→ **Your instructions**
Wherever the string "experiencia" appears in the entries below, return the line that holds it.
╔══
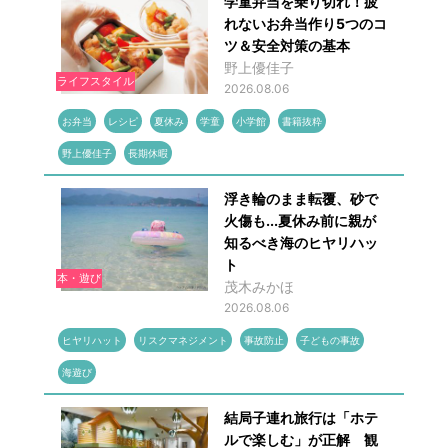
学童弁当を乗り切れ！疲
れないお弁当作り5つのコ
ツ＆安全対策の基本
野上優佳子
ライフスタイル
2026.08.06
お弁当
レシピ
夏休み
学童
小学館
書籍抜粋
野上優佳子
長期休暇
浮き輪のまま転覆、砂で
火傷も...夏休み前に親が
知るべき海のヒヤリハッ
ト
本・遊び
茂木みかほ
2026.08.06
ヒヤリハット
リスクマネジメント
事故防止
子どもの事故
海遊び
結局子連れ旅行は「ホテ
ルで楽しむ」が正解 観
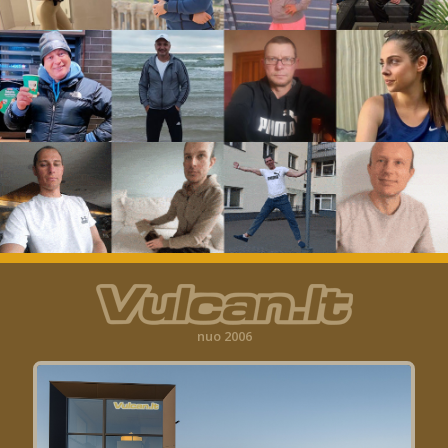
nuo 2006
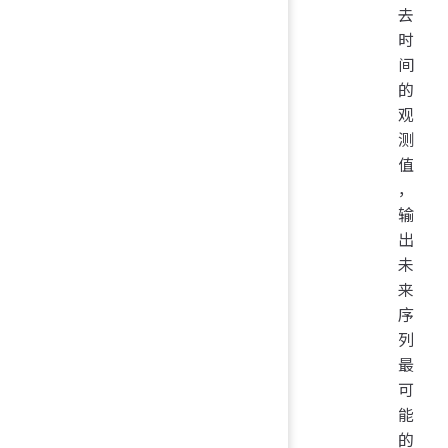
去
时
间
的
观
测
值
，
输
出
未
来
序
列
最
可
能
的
╚══
╔══
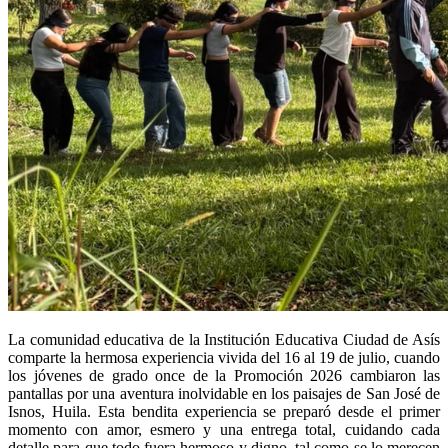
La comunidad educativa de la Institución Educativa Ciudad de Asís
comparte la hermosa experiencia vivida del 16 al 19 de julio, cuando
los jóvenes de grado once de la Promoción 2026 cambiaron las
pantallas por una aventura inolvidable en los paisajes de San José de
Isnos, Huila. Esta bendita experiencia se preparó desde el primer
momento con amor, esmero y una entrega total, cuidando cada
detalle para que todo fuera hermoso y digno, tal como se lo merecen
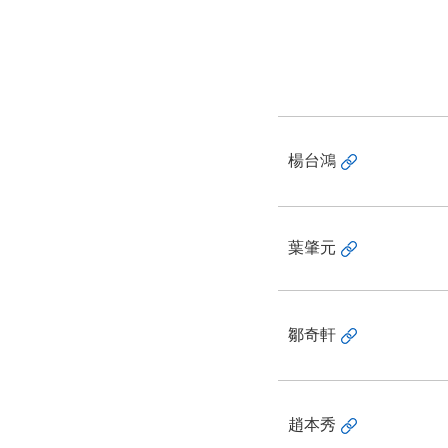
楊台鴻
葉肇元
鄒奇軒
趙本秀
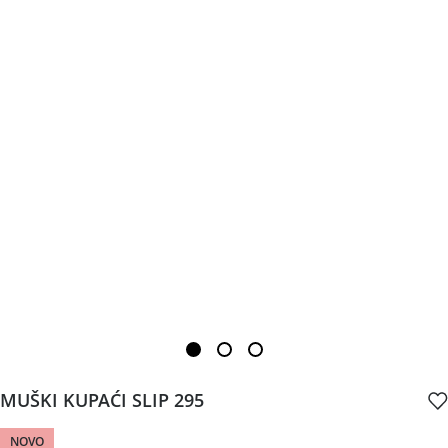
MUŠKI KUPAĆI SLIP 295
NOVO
╚══
╔══
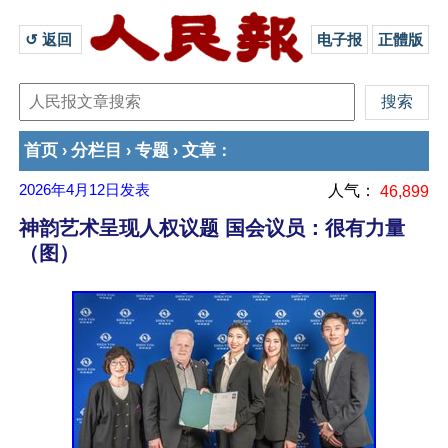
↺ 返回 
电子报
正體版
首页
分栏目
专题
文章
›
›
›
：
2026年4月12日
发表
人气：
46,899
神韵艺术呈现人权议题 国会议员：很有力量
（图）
╚══
→ **Task answer**
comparte la hermosa experiencia vivida del 16 al 19 de julio, cuando
Isnos, Huila. Esta bendita experiencia se preparó desde el primer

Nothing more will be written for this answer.